Your answer should be the line containing "sale, e il bicarbonato" and every line after it to the end of the records below, word for word.

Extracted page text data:
============================================================
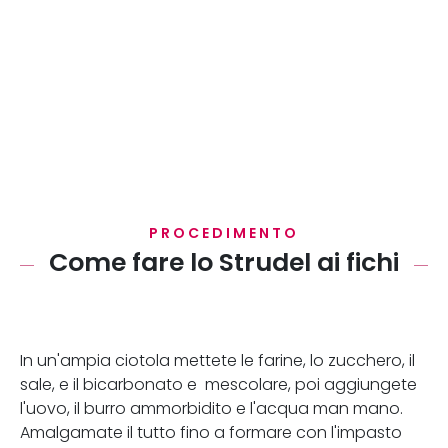
PROCEDIMENTO
Come fare lo Strudel ai fichi
In un'ampia ciotola mettete le farine, lo zucchero, il
sale, e il bicarbonato e mescolare, poi aggiungete
l'uovo, il burro ammorbidito e l'acqua man mano.
Amalgamate il tutto fino a formare con l'impasto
============================================================
**ANSWER BELOW**
sale, e il bicarbonato e mescolare, poi aggiungete
l'uovo, il burro ammorbidito e l'acqua man mano.
Amalgamate il tutto fino a formare con l'impasto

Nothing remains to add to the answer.